I sat there in silence replaying the whole situation as I read his words. Angela was a friend of one of our mutual friends, we had met early on in our relationship going out on group dates. I noticed she seemed to be kinda sweet on Stephen but he always brushed her off, never fed into any of her advances. Around this time our wedding date was approaching and Ryan and I seemed to be bumping heads a lot. He started staying out late and not being so available. I always prided myself in giving him his space and privacy. But his changed behavior sent me into full investigation mode. One night when he came home wasted from hanging with the fellas, I took his phone and went through it. When I went through his text messages I didn't see anything odd. But when I went through his social media accounts I was able to find out more than I bargained for.

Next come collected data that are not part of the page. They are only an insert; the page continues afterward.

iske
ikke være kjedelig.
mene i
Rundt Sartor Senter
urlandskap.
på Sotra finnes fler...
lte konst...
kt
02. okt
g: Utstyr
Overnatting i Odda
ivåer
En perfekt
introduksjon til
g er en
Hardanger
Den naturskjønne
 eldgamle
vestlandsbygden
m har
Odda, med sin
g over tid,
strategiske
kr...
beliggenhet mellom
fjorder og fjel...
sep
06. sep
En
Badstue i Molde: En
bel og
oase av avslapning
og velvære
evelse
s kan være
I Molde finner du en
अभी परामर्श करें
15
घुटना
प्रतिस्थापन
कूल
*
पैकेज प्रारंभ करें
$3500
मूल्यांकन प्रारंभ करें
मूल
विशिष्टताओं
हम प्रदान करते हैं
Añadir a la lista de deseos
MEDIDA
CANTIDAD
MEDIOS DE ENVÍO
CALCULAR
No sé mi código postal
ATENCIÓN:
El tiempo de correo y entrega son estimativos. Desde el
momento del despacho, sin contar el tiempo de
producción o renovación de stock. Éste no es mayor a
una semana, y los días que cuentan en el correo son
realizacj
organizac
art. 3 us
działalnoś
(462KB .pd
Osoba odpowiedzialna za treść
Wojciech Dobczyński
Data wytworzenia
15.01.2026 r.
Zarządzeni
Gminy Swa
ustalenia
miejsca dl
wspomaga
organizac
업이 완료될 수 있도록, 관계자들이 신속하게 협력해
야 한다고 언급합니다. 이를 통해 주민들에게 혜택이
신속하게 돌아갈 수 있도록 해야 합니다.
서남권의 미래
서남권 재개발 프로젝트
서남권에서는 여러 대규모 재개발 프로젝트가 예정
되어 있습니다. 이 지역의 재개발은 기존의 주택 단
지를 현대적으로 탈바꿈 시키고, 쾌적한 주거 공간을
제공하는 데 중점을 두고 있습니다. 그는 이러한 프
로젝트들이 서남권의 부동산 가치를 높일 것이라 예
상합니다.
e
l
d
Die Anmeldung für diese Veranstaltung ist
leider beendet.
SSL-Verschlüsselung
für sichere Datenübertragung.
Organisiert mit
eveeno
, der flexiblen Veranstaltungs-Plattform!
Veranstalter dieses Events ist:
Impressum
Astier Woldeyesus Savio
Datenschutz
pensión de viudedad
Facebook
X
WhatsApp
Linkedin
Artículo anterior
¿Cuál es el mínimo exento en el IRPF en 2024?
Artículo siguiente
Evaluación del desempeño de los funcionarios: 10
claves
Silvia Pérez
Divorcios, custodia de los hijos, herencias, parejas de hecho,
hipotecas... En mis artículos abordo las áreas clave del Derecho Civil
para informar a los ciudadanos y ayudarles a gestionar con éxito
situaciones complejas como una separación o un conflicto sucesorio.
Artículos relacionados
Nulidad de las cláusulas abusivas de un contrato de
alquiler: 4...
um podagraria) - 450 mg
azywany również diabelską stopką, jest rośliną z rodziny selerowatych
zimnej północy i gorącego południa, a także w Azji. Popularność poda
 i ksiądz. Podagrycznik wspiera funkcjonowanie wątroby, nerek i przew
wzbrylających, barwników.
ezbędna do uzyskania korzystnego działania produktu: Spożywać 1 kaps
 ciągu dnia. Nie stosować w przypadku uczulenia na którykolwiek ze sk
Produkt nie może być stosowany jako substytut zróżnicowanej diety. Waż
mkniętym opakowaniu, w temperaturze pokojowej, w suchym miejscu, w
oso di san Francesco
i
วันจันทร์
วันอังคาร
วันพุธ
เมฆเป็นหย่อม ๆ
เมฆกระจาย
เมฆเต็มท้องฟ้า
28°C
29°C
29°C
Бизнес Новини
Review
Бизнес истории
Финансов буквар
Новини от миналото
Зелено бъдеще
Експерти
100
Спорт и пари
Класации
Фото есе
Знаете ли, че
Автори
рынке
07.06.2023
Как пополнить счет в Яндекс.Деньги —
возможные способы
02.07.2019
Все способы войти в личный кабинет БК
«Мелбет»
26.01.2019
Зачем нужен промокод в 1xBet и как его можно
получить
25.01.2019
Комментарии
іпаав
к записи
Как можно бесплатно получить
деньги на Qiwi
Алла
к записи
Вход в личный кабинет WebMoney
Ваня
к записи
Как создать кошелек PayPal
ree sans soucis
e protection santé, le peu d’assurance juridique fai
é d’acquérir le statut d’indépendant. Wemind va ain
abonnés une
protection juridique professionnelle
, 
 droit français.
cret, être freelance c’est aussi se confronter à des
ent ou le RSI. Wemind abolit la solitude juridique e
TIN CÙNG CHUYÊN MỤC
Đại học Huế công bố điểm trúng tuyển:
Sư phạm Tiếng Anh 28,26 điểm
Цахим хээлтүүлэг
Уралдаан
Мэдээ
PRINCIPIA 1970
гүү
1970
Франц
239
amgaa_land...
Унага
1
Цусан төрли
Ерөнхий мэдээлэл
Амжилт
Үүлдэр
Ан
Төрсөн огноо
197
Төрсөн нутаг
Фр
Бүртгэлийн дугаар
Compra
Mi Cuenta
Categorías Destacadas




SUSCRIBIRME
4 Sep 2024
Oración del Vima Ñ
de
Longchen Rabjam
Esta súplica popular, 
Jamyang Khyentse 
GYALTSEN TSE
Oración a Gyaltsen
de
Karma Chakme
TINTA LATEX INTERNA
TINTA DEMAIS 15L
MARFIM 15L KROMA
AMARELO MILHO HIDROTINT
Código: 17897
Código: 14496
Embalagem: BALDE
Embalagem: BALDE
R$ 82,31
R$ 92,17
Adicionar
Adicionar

They had been talking for months. He would complain about me working night shift, and she would talk about how she wouldn't leave him at home alone if he was with her. I had a momentary flash of anger as I read the messages. I couldn't believe my eyes and all this was going on while we planned our wedding! My girlfriends and my mother all wanted me to confront her but for what? I wasn't in a relationship with her, I was in a relationship with him. He should have known better. I demanded he stop seeing her and we go to counseling. By this time we only had 2 months until our wedding. Everything appeared to be going as planned until we were at a weekend getaway we planned to get back to ourselves. His phone ran and then he stood motionless and dropped the phone. I knew it was something serious. I was thinking about the death of a relative. It was the death of us. She told him she was pregnant. 

Any shred of dignity and grace left my body as I tried to pull this man limb from limb. How could you growl? How could you? I wept. And that was the end of us. The physical end. But mentally It would still take some time. Being apart from him was really difficult at first. It's so weird how the heart and the mind works. He cheated on me, broke my heart. Embarrassed me. But yet some parts of me felt as though I should let him come back, try again to work it out. I was lonely. I think I had just gotten used to someone being there and that's really what I craved. Meeks would tell me the best way to get over someone was to get under someone else. I didn't want that. I wanted to be in love. I want equal give and take. Am I ready to be in a committed relationship? No because I am still healing from this hurt. But I do believe that when the time is right I'll have the love I deserve.

But...just like clockwork when things are going good something or someone comes along to derail you.